• _Work instruction_
Which lines of the data below include the string "about"? Return each of them.

• _Stored entries_
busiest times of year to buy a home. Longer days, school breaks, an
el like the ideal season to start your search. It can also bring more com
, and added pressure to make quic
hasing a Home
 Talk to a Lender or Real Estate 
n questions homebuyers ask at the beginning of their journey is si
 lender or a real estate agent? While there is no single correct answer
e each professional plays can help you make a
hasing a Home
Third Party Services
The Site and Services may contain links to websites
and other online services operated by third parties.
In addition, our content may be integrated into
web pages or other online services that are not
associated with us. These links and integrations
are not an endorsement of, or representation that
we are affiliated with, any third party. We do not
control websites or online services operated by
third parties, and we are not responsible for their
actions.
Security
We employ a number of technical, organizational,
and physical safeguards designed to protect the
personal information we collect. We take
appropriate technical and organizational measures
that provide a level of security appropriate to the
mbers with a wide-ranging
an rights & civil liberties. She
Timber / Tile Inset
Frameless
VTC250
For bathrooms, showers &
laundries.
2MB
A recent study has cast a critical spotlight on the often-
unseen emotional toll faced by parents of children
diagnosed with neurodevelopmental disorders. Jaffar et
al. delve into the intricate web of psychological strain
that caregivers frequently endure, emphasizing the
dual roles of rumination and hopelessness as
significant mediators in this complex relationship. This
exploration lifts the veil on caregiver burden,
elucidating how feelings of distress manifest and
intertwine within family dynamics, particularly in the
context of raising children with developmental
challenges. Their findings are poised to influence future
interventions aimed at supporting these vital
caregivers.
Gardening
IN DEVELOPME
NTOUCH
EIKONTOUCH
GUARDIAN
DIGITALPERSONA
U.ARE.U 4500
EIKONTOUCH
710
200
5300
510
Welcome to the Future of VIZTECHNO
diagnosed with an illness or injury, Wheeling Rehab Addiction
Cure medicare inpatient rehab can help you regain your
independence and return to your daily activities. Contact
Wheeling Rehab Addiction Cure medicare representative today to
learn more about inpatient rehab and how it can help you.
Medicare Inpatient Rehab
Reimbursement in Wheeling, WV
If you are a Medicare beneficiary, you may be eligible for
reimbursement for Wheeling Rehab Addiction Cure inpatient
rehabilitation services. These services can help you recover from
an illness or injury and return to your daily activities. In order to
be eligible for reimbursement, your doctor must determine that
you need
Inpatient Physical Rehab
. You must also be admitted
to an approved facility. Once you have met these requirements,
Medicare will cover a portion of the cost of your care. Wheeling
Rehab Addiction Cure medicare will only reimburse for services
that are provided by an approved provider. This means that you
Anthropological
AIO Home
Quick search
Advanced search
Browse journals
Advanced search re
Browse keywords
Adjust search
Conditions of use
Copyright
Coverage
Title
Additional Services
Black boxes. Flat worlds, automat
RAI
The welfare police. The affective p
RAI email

...

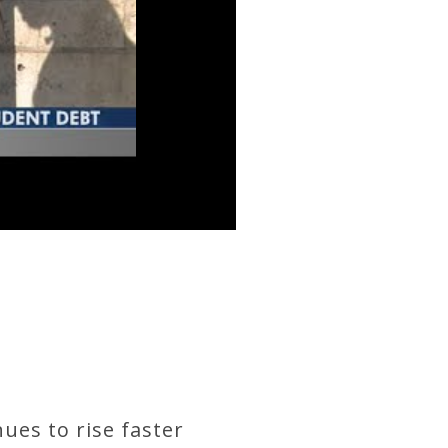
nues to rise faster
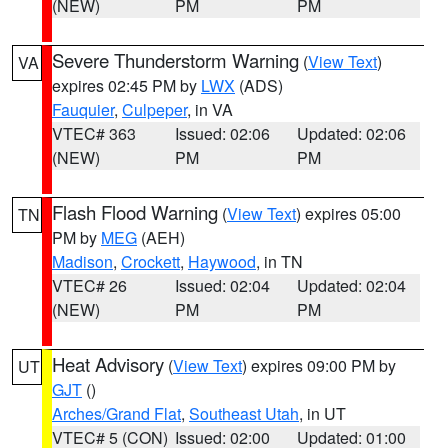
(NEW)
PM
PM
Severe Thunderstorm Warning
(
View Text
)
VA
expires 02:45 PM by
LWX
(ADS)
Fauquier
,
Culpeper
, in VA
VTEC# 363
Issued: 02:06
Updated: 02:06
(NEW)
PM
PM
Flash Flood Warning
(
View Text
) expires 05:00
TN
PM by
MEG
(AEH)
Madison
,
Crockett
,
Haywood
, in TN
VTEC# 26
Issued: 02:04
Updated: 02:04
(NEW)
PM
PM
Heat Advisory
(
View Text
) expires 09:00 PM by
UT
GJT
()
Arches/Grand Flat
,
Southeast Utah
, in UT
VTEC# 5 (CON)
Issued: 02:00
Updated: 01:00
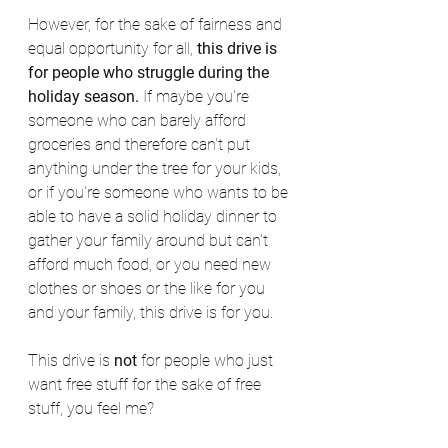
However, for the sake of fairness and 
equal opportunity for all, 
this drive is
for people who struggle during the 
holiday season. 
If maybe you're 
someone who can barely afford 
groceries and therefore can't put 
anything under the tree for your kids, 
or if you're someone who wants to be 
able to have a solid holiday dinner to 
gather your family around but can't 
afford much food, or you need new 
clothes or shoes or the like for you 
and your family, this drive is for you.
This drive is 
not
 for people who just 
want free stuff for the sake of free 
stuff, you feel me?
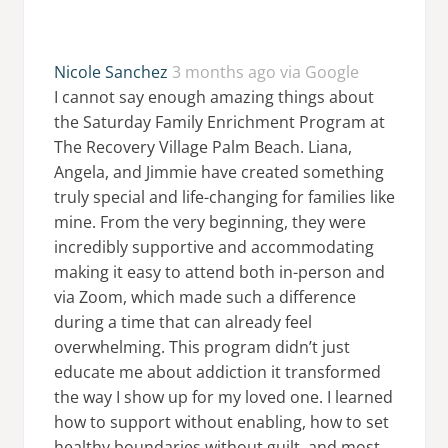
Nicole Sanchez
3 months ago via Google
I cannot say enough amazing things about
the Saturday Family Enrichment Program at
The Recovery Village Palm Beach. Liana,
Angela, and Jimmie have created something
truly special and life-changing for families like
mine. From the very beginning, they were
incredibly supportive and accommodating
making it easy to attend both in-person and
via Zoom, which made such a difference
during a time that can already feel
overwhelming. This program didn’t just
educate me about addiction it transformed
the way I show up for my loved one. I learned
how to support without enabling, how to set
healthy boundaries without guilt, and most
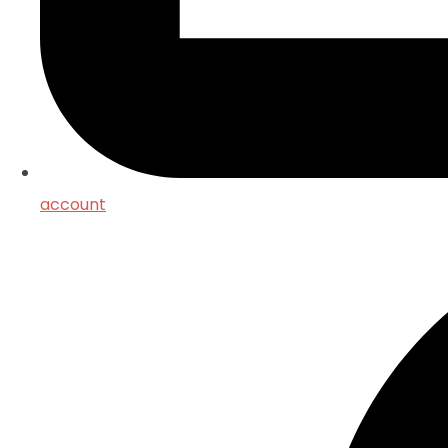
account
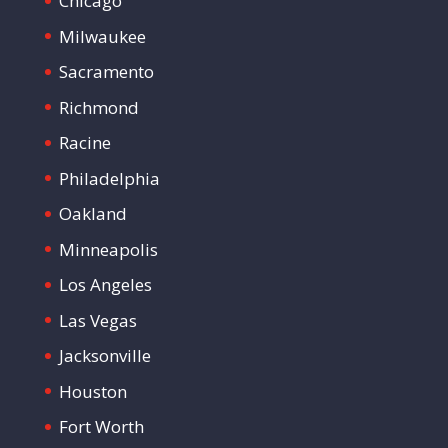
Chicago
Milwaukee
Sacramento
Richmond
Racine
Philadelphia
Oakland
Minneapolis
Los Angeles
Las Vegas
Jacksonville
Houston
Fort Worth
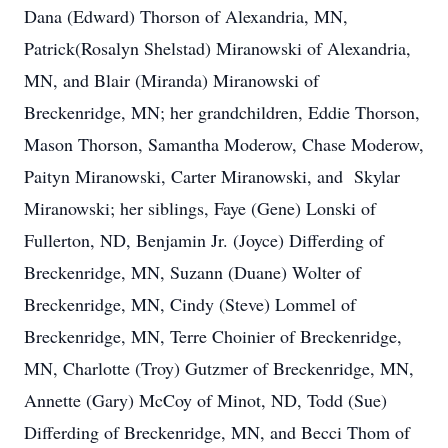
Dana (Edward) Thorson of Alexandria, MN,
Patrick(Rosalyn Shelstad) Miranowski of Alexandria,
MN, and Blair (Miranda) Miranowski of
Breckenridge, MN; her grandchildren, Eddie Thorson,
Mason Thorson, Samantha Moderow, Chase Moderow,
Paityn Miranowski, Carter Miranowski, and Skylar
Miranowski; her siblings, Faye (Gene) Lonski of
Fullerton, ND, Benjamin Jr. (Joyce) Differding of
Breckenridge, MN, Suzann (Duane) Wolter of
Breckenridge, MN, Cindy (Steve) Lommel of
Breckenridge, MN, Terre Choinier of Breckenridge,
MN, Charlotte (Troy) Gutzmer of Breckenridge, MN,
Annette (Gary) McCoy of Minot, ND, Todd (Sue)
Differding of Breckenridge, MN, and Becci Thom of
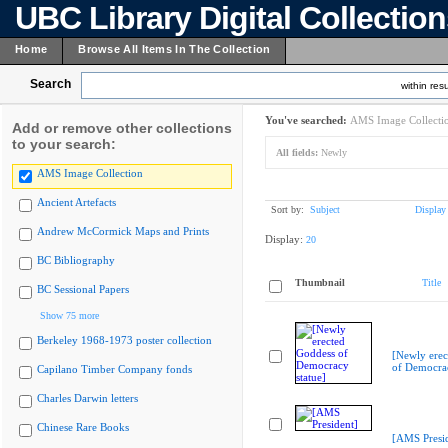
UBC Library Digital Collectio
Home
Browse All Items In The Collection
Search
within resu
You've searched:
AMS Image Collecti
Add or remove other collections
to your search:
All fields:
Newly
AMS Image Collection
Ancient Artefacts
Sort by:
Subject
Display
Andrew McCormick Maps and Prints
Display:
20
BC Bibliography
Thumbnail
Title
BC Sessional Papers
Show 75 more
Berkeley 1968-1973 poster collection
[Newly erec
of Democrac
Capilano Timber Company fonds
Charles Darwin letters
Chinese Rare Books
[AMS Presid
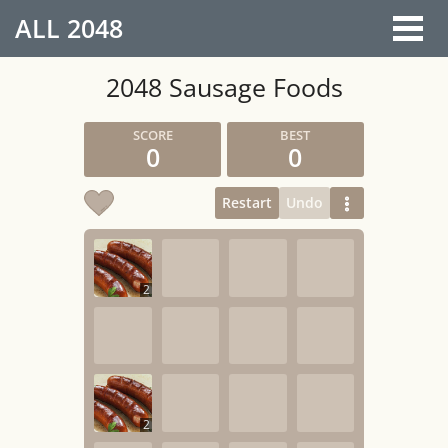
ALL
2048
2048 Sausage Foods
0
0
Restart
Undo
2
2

• _Solution to the exercise_
learn more about inpatient rehab and how it can help you.
I cannot say enough amazing things about
educate me about addiction it transformed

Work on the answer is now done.